Chapter 3 focuses on Wang Jingwei’s iconographical curation as the face of the RNG. Throughout the chapter, Taylor highlights the inconsistencies of Wang’s likeness in the public’s eye and portrayals of the leader’s various versions ranging from revolutionary, martyr, Sun Yatsen’s rightful successor, to sex symbol for educated women. The author primarily focuses on photographs that depict Wang as a military leader, in either an army or navy uniform, observing troops on the frontline (79), or as a diplomat meeting with contemporary leaders within Japan’s Pan-Asia. Even Wang’s funeral photos and procession are made to resemble those of Sun Yatsen (87).
If there is an outlier in Iconographies of Occupation, it is chapter 4, which concentrates on various gendered archetypes of the RNG’s visual culture efforts.

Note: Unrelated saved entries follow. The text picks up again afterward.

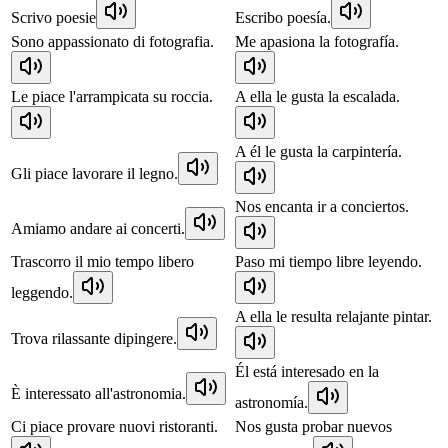
Scrivo poesie
Escribo poesía.
Sono appassionato di fotografia.
Me apasiona la fotografía.
Le piace l'arrampicata su roccia.
A ella le gusta la escalada.
A él le gusta la carpintería.
Gli piace lavorare il legno.
Nos encanta ir a conciertos.
Amiamo andare ai concerti.
Trascorro il mio tempo libero
Paso mi tiempo libre leyendo.
leggendo.
A ella le resulta relajante pintar.
Trova rilassante dipingere.
Él está interesado en la
È interessato all'astronomia.
astronomía.
Ci piace provare nuovi ristoranti.
Nos gusta probar nuevos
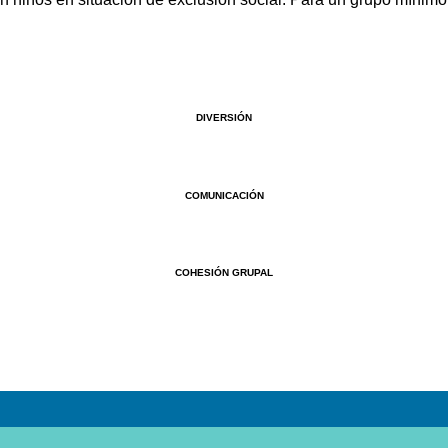
DIVERSIÓN
COMUNICACIÓN
COHESIÓN GRUPAL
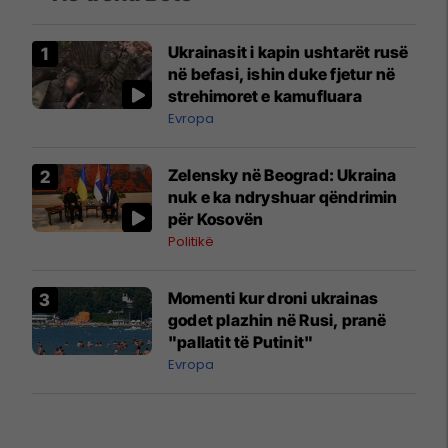
Ukrainasit i kapin ushtarët rusë
në befasi, ishin duke fjetur në
strehimoret e kamufluara
Evropa
Zelensky në Beograd: Ukraina
nuk e ka ndryshuar qëndrimin
për Kosovën
Politikë
Momenti kur droni ukrainas
godet plazhin në Rusi, pranë
"pallatit të Putinit"
Evropa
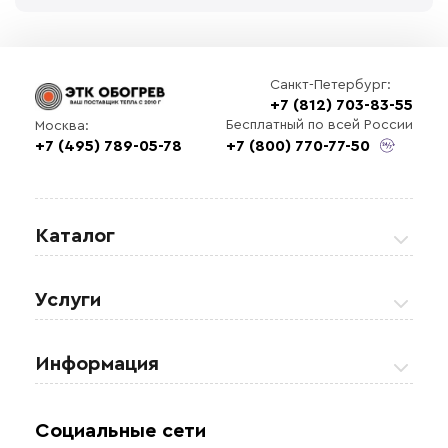
Санкт-Петербург:
+7 (812) 703-83-55
Бесплатный по всей России
Москва:
+7 (495) 789-05-78
+7 (800) 770-77-50
Каталог
Греющие кабели
Услуги
Теплые полы
Обогрев кровли и водостоков
Информация
Регулирующая аппаратура
Обогрев открытых площадей
Акции
Комплектующие материалы
Социальные сети
Обогрев резервуаров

The subject matter could have been a separate monograph by itself and that may be something the author considers for future scholarship. Nonetheless, the chapter provides an intriguingly fresh look at tropes about masculinity and femininity encapsulated in wartime propaganda. Taylor narrates a clash between traditional roles and new, modern, wartime roles for both men and women in the RNG. The author interestingly notes that women exhibiting modern consumption patterns were seen by liberals as creating modern women but to conservatives, as a hinderance to national development (92). The author credits the shift in gendered archetypes in RNG visual culture to Japanese influence and acceptance of modern, industrialized, consumerist society.
Chapter 5 focuses on how the RNG visualized its own agency within occupied China. Wang Jingwei’s regime was perpetually trapped between Chinese patriotism and Japanese imperialism (117). Taylor analyzes maps and charts that include the RNG but most often as a client state of the Dai Nippon Teikoku. According to Taylor, no matter how extensively RNG visual culture used nostalgia and allusions to the past, and referenced sovereignty and legitimacy, even if it reinvented itself as a New China, it was only effective for some of the educated, urban elite. Often, the RNG’s branding was unsuccessful amongst the rural population that was simply trying to survive wartorn China. Taylor concludes that ultimately the RNG was unsuccessful in its endeavours to unite China because it lacked a single, uniform ideology to effectively convey cohesion under its governance.
Jeremy Taylor’s Iconographies of Occupation garners this reviewer’s resounding recommendation as not only a valuable contribution to the field of study but also to scholars and students of World War Two history, modern Chinese and Japanese history, nationalism, and the Chinese Civil War, at both undergraduate and graduate levels. I certainly agree with the author’s conclusion that “while so many governments have ignored the RNG or sought to erase it from the visual record since 1945, it is important we look again at Wang Jingwei’s China” (154). Much of the scholarship on Wang Jingwei still deals in the Cold War era binary of good versus evil. It is time for the study of the RNG to take a nuanced approach and Taylor has certainly done just that with this monograph.